The reason we did this study was because new advancements in endometrial cancer have happened over the last 5 years. In the recurrent setting, we now have dostarlimab [Jemperli] and pembrolizumab [Keytruda] approved as single agents. In mismatch repair-proficient [disease], we have lenvatinib [Lenvima]/pembrolizumab approved in the recurrent setting. Now, in the frontline setting with the RUBY trial [NCT03981796], we have the addition of dostarlimab to chemotherapy. We also have [National Comprehensive Cancer Network] listing for both pembrolizumab and dostarlimab in the frontline setting, irrespective of mismatch repair status. We wanted to kind of get a get a feel for what providers are doing with this data and what the uptake of these new therapies are.
Can you summarize your findings?
Our findings were interesting in that we identified biomarker testing patterns increased over time. In the beginning of the time period, it was less than 60%. By the end of 2023, about 80% were getting mismatch repair testing.

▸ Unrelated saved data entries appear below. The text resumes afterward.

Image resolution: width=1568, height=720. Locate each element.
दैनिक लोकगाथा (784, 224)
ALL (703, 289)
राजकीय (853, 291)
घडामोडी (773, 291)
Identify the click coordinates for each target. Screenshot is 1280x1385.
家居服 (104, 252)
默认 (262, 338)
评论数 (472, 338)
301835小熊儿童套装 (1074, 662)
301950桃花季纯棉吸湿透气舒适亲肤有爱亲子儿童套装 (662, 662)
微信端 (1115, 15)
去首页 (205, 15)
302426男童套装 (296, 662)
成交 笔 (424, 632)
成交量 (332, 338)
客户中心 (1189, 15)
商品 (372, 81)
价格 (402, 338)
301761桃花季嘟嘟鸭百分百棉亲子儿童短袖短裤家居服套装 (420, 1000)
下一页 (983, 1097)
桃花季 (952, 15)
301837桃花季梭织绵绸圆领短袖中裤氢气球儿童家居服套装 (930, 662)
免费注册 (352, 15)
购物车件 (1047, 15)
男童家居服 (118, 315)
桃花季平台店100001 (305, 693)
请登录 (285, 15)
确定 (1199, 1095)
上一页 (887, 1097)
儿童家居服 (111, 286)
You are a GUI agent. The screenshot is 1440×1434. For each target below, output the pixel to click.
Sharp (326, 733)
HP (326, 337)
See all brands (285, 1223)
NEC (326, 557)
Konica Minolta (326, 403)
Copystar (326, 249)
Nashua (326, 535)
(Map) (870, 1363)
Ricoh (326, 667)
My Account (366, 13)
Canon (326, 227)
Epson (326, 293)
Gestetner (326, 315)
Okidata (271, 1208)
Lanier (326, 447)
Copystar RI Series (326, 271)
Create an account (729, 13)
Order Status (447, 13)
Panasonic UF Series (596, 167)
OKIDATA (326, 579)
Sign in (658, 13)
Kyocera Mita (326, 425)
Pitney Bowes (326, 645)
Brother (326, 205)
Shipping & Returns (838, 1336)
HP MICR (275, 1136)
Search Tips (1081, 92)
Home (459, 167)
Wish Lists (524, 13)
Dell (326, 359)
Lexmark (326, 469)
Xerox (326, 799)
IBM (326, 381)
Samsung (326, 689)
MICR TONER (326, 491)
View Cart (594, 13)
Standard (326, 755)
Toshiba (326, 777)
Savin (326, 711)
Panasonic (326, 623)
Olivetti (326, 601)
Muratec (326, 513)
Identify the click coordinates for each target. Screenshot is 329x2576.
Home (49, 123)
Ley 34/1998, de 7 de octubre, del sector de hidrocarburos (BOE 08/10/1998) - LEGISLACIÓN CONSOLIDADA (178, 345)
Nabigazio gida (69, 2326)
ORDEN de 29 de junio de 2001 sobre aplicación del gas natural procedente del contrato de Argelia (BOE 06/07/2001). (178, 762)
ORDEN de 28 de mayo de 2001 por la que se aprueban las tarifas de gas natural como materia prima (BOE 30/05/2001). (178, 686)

But the thing that was important there is that we still saw disparities in this testing, with Black and Latinx patients having lower odds of being tested. That raises a significant concern for us. It is important that everyone gets tested. That is for 2 reasons. One, we want to make sure that everyone who has access to these novel therapies is able to utilize them. So likely, if you are not going to test, you are not going to be able to utilize these therapies. And then the second reason is the mismatch repair testing is a screen for Lynch syndrome, so you can identify other cancers such as colorectal, urothelial. It is important to have this framework so that the patient can get screened,their family members can get tested, and [they] also benefit from screening and preventative measures.
One piece that is important is that in terms of our findings less than 50% of patients received these treatments. I think there is an education piece that needs to happen. Perhaps we need to think about some implementation science and ways to increase access for our patients. These are approved therapies that only less than 50% are accessing.
The other thing that is important is we also looked at HER2 testing. At the beginning of our period, this was just over 20%. By the end, about 60% were getting tested. I think we need to increase that too because now trastuzumab deruxtecan (T-DXd; Enhertu) is now approved in the recurrent setting for patients with HER2 positivity.
What do you see as the next steps in this research or potential applications of these findings?
I think the most important thing is education around the disparities in testing. I think every patient needs to be tested, at minimum with mismatch repair immunohistochemistry. We need to highlight the disparities in testing. Also, making providers aware that there exist these new FDA-approved therapies that patients can benefit from. Making progress and having new therapies is one thing, but then making sure our patients are accessing those therapies to benefit from them is equally, if not even more important.